- _Work to be completed_
All of the data below is to be repeated exactly, except for the pictures.

Stored items
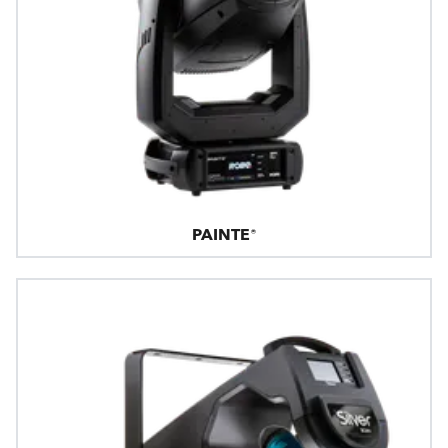
PAINTE®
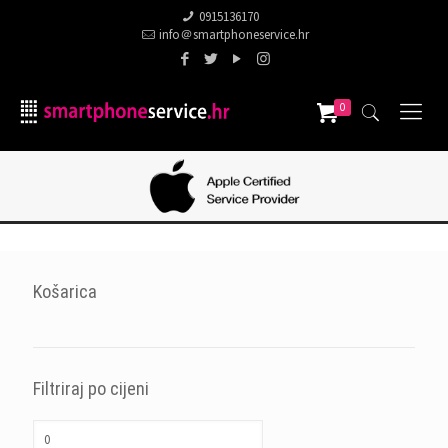
0915136170
info＠smartphoneservice.hr
0
Košarica
Filtriraj po cijeni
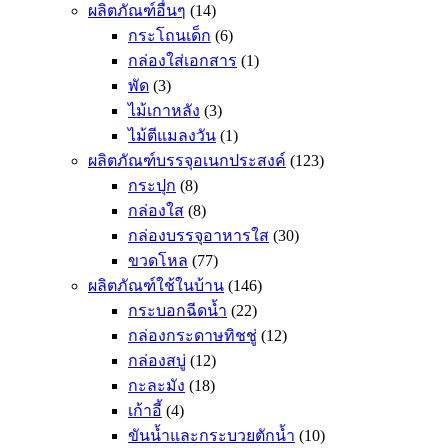
ผลิตภัณฑ์อื่นๆ
(14)
กระโถนเด็ก
(6)
กล่องใส่เอกสาร
(1)
พัด
(3)
ไม้เกาหลัง
(3)
ไม้ตีแมลงวัน
(1)
ผลิตภัณฑ์บรรจุอเนกประสงค์
(123)
กระปุก
(8)
กล่องใส
(8)
กล่องบรรจุอาหารใส
(30)
ขวดโหล
(77)
ผลิตภัณฑ์ใช้ในบ้าน
(146)
กระบอกฉีดน้ำ
(22)
กล่องกระดาษทิชชู่
(12)
กล่องสบู่
(12)
กะละมัง
(18)
เก้าอี้
(4)
ขันน้ำและกระบวยตักน้ำ
(10)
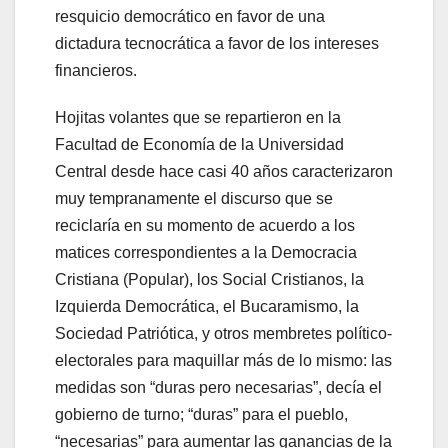
resquicio democrático en favor de una
dictadura tecnocrática a favor de los intereses
financieros.
Hojitas volantes que se repartieron en la
Facultad de Economía de la Universidad
Central desde hace casi 40 años caracterizaron
muy tempranamente el discurso que se
reciclaría en su momento de acuerdo a los
matices correspondientes a la Democracia
Cristiana (Popular), los Social Cristianos, la
Izquierda Democrática, el Bucaramismo, la
Sociedad Patriótica, y otros membretes político-
electorales para maquillar más de lo mismo: las
medidas son “duras pero necesarias”, decía el
gobierno de turno; “duras” para el pueblo,
“necesarias” para aumentar las ganancias de la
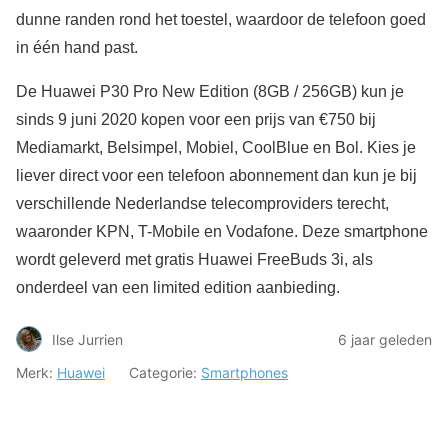
dunne randen rond het toestel, waardoor de telefoon goed
in één hand past.
De Huawei P30 Pro New Edition (8GB / 256GB) kun je
sinds 9 juni 2020 kopen voor een prijs van €750 bij
Mediamarkt, Belsimpel, Mobiel, CoolBlue en Bol. Kies je
liever direct voor een telefoon abonnement dan kun je bij
verschillende Nederlandse telecomproviders terecht,
waaronder KPN, T-Mobile en Vodafone. Deze smartphone
wordt geleverd met gratis Huawei FreeBuds 3i, als
onderdeel van een limited edition aanbieding.
Ilse Jurrien
6 jaar geleden
Merk:
Huawei
Categorie:
Smartphones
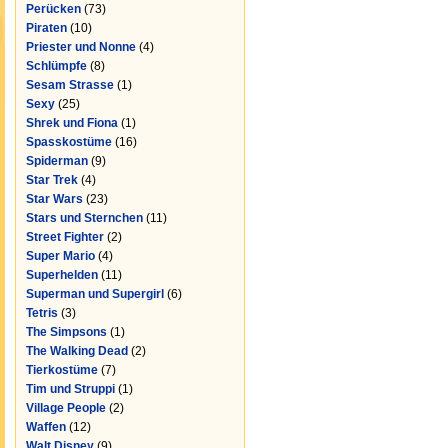
Perücken
(73)
Piraten
(10)
Priester und Nonne
(4)
Schlümpfe
(8)
Sesam Strasse
(1)
Sexy
(25)
Shrek und Fiona
(1)
Spasskostüme
(16)
Spiderman
(9)
Star Trek
(4)
Star Wars
(23)
Stars und Sternchen
(11)
Street Fighter
(2)
Super Mario
(4)
Superhelden
(11)
Superman und Supergirl
(6)
Tetris
(3)
The Simpsons
(1)
The Walking Dead
(2)
Tierkostüme
(7)
Tim und Struppi
(1)
Village People
(2)
Waffen
(12)
Walt Disney
(9)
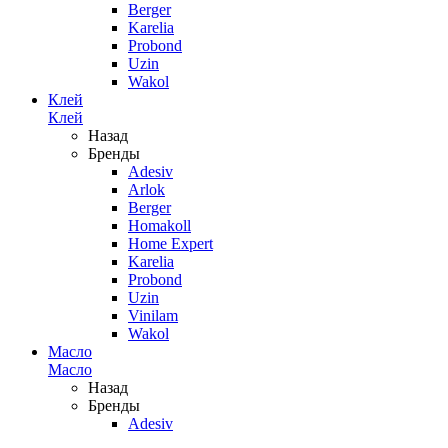
Berger
Karelia
Probond
Uzin
Wakol
Клей
Клей
Назад
Бренды
Adesiv
Arlok
Berger
Homakoll
Home Expert
Karelia
Probond
Uzin
Vinilam
Wakol
Масло
Масло
Назад
Бренды
Adesiv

- _Answer_
PAINTE®
0915136170
info＠smartphoneservice.hr
0
Košarica
Filtriraj po cijeni
ผลิตภัณฑ์อื่นๆ
(14)
กระโถนเด็ก
(6)
กล่องใส่เอกสาร
(1)
พัด
(3)
ไม้เกาหลัง
(3)
ไม้ตีแมลงวัน
(1)
ผลิตภัณฑ์บรรจุอเนกประสงค์
(123)
กระปุก
(8)
กล่องใส
(8)
กล่องบรรจุอาหารใส
(30)
ขวดโหล
(77)
ผลิตภัณฑ์ใช้ในบ้าน
(146)
กระบอกฉีดน้ำ
(22)
กล่องกระดาษทิชชู่
(12)
กล่องสบู่
(12)
กะละมัง
(18)
เก้าอี้
(4)
ขันน้ำและกระบวยตักน้ำ
(10)
resquicio democrático en favor de una
dictadura tecnocrática a favor de los intereses
financieros.
Hojitas volantes que se repartieron en la
Facultad de Economía de la Universidad
Central desde hace casi 40 años caracterizaron
muy tempranamente el discurso que se
reciclaría en su momento de acuerdo a los
matices correspondientes a la Democracia
Cristiana (Popular), los Social Cristianos, la
Izquierda Democrática, el Bucaramismo, la
Sociedad Patriótica, y otros membretes político-
electorales para maquillar más de lo mismo: las
medidas son “duras pero necesarias”, decía el
gobierno de turno; “duras” para el pueblo,
“necesarias” para aumentar las ganancias de la
dunne randen rond het toestel, waardoor de telefoon goed
in één hand past.
De Huawei P30 Pro New Edition (8GB / 256GB) kun je
sinds 9 juni 2020 kopen voor een prijs van €750 bij
Mediamarkt, Belsimpel, Mobiel, CoolBlue en Bol. Kies je
liever direct voor een telefoon abonnement dan kun je bij
verschillende Nederlandse telecomproviders terecht,
waaronder KPN, T-Mobile en Vodafone. Deze smartphone
wordt geleverd met gratis Huawei FreeBuds 3i, als
onderdeel van een limited edition aanbieding.
Ilse Jurrien
6 jaar geleden
Merk:
Huawei
Categorie:
Smartphones
Perücken
(73)
Piraten
(10)
Priester und Nonne
(4)
Schlümpfe
(8)
Sesam Strasse
(1)
Sexy
(25)
Shrek und Fiona
(1)
Spasskostüme
(16)
Spiderman
(9)
Star Trek
(4)
Star Wars
(23)
Stars und Sternchen
(11)
Street Fighter
(2)
Super Mario
(4)
Superhelden
(11)
Superman und Supergirl
(6)
Tetris
(3)
The Simpsons
(1)
The Walking Dead
(2)
Tierkostüme
(7)
Tim und Struppi
(1)
Village People
(2)
Waffen
(12)
Walt Disney
(9)
Berger
Karelia
Probond
Uzin
Wakol
Клей
Клей
Назад
Бренды
Adesiv
Arlok
Berger
Homakoll
Home Expert
Karelia
Probond
Uzin
Vinilam
Wakol
Масло
Масло
Назад
Бренды
Adesiv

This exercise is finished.